- ACTIVITY: In the records below, the line with "влиятельных деятелей отечественной" opens the range and the line with "талантливый ученик. Он" closes it; print that range exactly and nothing else.

[Transcribed page contents]
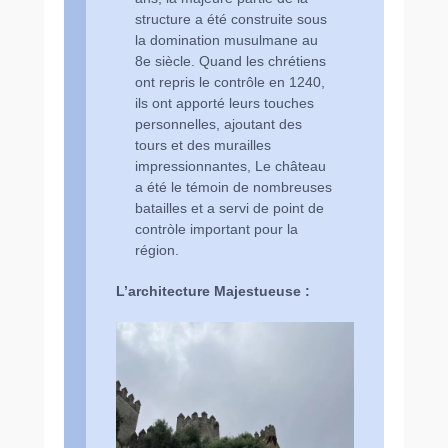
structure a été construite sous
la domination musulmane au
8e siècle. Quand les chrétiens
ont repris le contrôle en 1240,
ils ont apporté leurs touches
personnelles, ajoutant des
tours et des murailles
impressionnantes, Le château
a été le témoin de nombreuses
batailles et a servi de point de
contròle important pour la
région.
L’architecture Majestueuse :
...
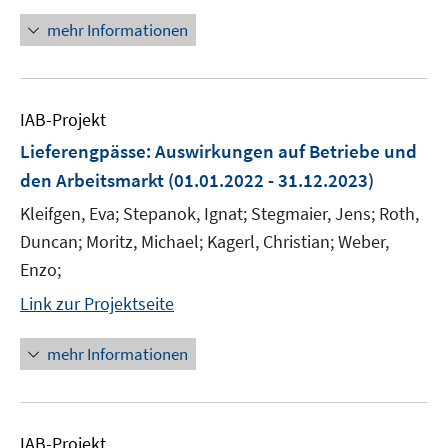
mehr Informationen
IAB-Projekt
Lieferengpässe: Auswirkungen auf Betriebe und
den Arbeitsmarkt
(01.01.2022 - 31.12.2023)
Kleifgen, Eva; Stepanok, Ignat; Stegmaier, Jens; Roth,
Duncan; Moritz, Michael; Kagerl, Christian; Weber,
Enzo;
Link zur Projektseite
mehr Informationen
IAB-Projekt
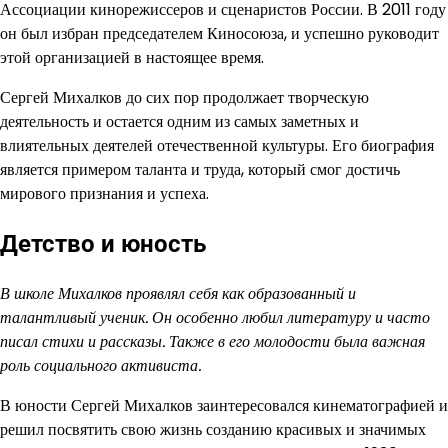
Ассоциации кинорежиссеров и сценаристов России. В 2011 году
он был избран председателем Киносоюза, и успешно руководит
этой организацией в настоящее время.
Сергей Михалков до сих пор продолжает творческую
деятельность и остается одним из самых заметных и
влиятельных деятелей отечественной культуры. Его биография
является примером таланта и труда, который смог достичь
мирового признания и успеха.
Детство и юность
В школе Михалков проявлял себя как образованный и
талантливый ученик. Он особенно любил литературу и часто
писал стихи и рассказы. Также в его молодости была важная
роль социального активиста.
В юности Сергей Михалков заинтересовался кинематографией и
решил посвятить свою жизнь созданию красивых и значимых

- TASK ANSWER:
влиятельных деятелей отечественной культуры. Его биография
является примером таланта и труда, который смог достичь
мирового признания и успеха.
Детство и юность
В школе Михалков проявлял себя как образованный и
талантливый ученик. Он особенно любил литературу и часто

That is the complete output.